When you hear a storm approaching, with thunder rumbling and lightning flashing, did you ever wonder how far away the bad weather is? Or how close a really big lightening strike was? There’s an easy way to figure it out. Just watch for a particularly bright flash, and count to yourself the number of seconds (one Mississippi, two Mississippi, etc.) before you hear the matching thunder clap. Divide the number by five, and that’s how many miles away the lightening bolt was.
How’s it work? Well the light (traveling at 186,000 miles per second) reaches your eye just about instantly, but the sound from the lightening bolt takes quite a bit longer to arrive.

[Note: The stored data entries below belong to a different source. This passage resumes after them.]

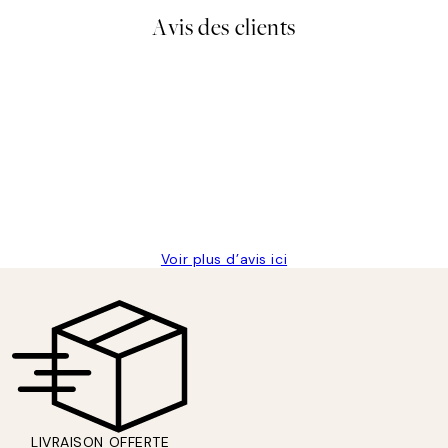
Avis des clients
lis avait été ouvert.Feuille enveloppant les affiches abîmées aux e
Voir plus d’avis ici
LIVRAISON OFFERTE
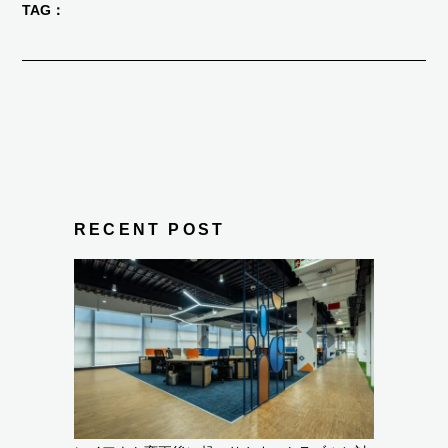
TAG
RECENT POST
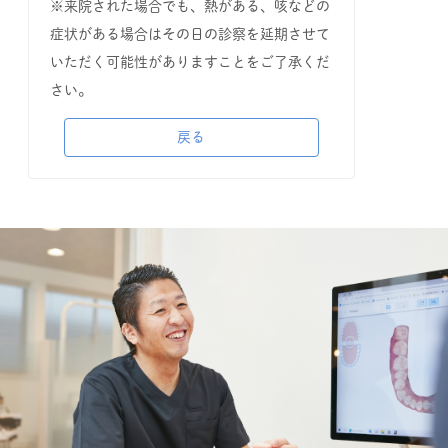
※来院された場合でも、熱がある、咳などの
症状がある場合はその日の診察を延期させて
いただく可能性がありますことをご了承くだ
さい。
戻る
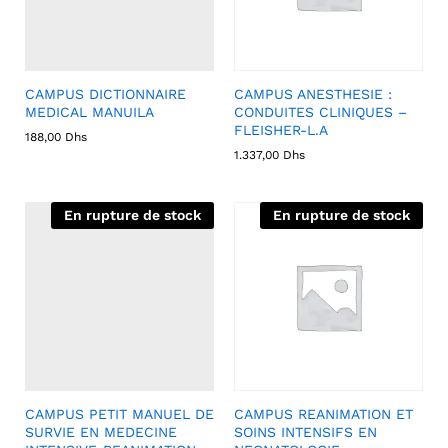
CAMPUS DICTIONNAIRE
CAMPUS ANESTHESIE :
MEDICAL MANUILA
CONDUITES CLINIQUES –
FLEISHER-L.A
188,00
Dhs
1.337,00
Dhs
En rupture de stock
En rupture de stock
CAMPUS PETIT MANUEL DE
CAMPUS REANIMATION ET
SURVIE EN MEDECINE
SOINS INTENSIFS EN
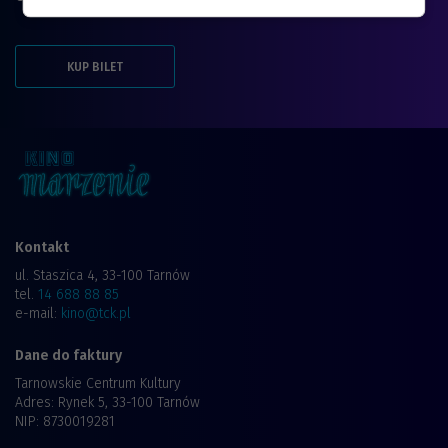
KUP BILET
Kontakt
ul. Staszica 4, 33-100 Tarnów
tel.
14 688 88 85
e-mail:
kino@tck.pl
Dane do faktury
Tarnowskie Centrum Kultury
Adres: Rynek 5, 33-100 Tarnów
NIP: 8730019281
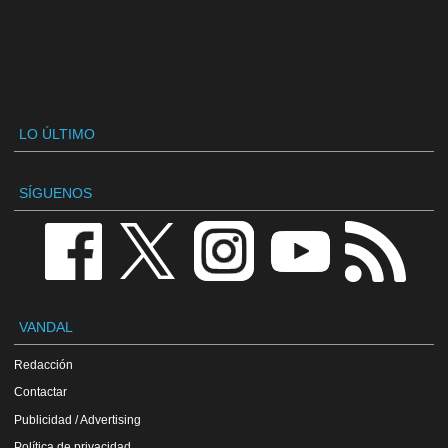
LO ÚLTIMO
SÍGUENOS
VANDAL
Redacción
Contactar
Publicidad / Advertising
Política de privacidad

It travels at about 1,100 feet per second at sea level, or roughly a mile in 5 seconds.
Of course, if the delay you count is less than a second or two — you better make sure you’re in a safe spot under cover!

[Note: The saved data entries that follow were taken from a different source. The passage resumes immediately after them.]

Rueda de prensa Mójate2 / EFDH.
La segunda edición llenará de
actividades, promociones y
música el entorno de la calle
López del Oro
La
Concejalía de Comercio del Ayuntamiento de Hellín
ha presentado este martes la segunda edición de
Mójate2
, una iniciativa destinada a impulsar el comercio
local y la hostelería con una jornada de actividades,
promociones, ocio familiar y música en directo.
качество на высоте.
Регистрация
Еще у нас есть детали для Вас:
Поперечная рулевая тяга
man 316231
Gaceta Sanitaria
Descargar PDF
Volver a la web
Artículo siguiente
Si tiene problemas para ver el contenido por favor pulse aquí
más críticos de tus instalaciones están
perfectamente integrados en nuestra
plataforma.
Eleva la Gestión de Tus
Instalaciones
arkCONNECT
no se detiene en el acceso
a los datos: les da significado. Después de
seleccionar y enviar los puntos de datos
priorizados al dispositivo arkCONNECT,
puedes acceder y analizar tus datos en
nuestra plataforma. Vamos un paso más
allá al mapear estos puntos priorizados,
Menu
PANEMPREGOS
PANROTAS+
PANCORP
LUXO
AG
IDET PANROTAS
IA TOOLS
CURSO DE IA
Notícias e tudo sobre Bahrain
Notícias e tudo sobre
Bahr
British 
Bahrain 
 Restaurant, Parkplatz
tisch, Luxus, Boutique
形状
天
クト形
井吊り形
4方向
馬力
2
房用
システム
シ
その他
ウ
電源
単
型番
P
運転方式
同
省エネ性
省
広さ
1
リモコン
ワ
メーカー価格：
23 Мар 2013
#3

Bonus science trivia: Lightning is a really complex phenomena. A single lightning bolt is actually a number of different electrical discharges traveling down and up between the ground and a cloud (or between clouds) on a millisecond time scale. The thunder clap you hear is caused by the superheated air along the lightning path expanding in a shock wave. Particularly long bolts will have a rumbling thunder sound because the shock waves from the farthest parts of the bolt take slightly longer times to reach your ear.